▶ **Problem to solve**: Scan the data, and whenever a line contains "необходимости", copy it.

Start of Supplied entries

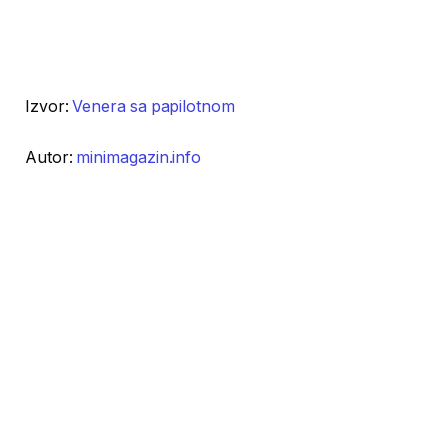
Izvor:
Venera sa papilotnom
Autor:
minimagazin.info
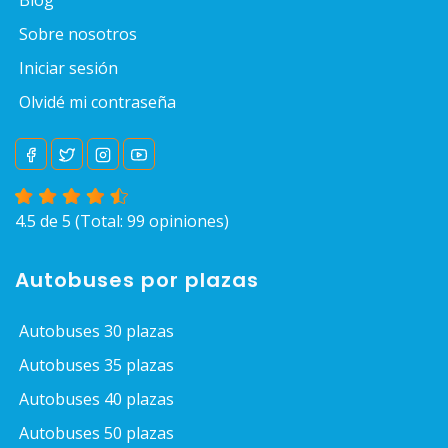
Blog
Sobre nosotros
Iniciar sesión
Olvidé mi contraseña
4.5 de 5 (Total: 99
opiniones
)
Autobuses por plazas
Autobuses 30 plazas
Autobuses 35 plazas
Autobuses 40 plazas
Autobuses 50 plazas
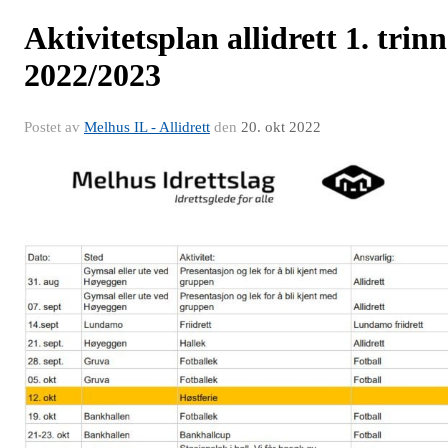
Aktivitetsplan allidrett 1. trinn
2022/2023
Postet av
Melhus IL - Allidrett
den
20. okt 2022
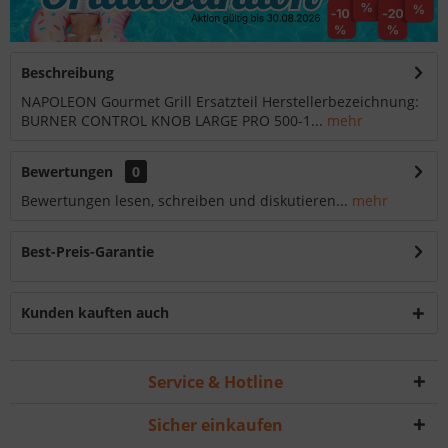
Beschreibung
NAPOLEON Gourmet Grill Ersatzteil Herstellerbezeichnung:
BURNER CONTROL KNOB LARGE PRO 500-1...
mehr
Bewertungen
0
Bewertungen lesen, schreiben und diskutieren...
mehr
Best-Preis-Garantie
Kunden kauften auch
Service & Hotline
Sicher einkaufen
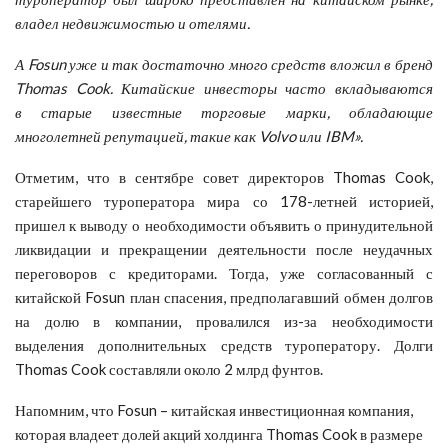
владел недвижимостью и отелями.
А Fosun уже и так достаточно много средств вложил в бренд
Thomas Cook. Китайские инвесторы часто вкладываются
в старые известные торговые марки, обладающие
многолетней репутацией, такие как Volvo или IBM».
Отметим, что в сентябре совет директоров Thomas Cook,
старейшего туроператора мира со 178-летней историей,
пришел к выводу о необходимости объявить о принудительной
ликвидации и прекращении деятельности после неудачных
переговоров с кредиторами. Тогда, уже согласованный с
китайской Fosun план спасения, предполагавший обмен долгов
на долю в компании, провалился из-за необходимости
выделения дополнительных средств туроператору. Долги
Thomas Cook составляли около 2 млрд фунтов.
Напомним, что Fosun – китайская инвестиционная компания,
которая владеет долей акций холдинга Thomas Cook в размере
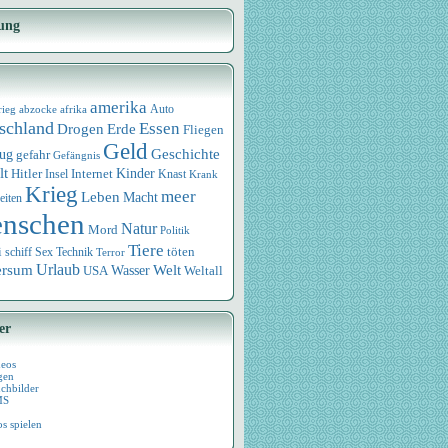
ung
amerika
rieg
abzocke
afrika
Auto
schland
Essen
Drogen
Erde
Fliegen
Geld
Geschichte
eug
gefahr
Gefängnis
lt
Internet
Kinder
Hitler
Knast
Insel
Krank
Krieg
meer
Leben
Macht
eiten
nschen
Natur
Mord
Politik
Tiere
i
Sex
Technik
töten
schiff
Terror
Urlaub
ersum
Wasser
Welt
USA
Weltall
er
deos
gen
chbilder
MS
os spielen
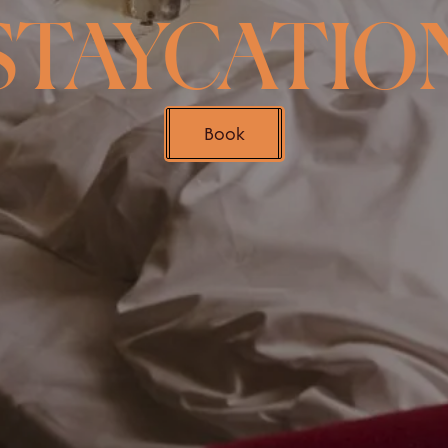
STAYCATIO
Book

End of Supplied entries
Start of Supplied entries

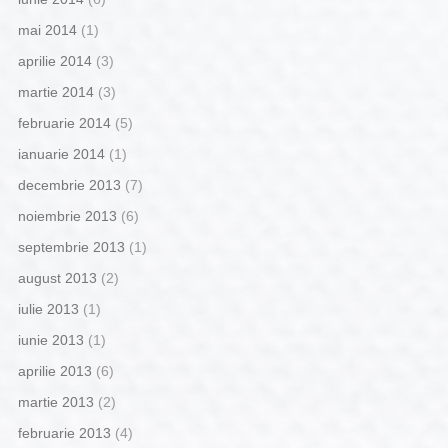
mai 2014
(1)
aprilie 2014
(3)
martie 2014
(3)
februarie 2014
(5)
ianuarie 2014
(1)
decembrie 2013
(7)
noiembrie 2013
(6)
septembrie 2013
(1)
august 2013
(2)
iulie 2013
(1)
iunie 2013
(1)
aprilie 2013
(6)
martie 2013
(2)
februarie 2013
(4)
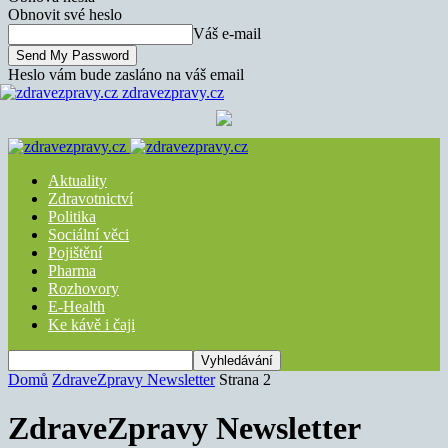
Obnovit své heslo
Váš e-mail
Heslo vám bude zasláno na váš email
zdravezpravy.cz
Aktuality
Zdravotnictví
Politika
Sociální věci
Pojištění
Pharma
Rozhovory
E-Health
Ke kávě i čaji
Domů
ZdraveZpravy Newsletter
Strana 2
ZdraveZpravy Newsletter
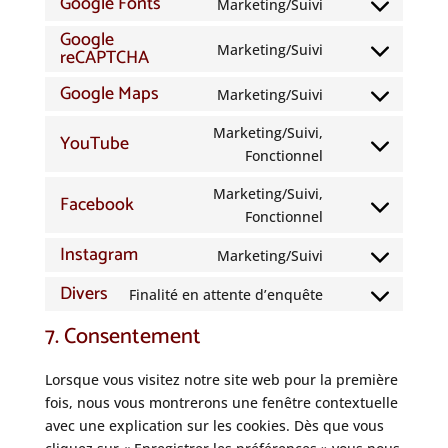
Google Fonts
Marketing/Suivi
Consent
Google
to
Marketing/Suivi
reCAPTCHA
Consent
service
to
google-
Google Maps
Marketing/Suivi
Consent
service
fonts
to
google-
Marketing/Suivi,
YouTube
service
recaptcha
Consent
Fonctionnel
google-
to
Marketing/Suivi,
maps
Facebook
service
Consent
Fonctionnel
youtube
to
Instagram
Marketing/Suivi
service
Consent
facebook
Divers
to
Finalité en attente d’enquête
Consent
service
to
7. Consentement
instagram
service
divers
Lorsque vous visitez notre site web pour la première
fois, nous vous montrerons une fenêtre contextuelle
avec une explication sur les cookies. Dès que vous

End of Supplied entries
Start of Supplied entries

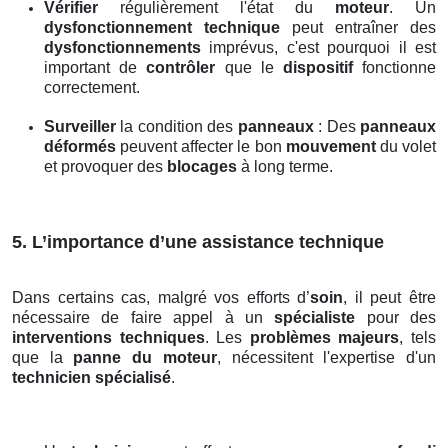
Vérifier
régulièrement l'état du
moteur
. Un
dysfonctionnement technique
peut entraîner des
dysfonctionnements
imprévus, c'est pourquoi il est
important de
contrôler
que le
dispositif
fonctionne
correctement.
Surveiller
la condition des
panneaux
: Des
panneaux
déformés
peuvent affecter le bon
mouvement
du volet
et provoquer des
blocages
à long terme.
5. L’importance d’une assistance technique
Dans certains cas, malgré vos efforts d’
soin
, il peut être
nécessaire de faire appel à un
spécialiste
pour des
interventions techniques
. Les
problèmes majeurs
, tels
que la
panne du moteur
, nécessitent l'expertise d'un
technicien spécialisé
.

End of Supplied entries

▶ **Answer to this task**:
пришел к выводу о необходимости объявить о принудительной
на долю в компании, провалился из-за необходимости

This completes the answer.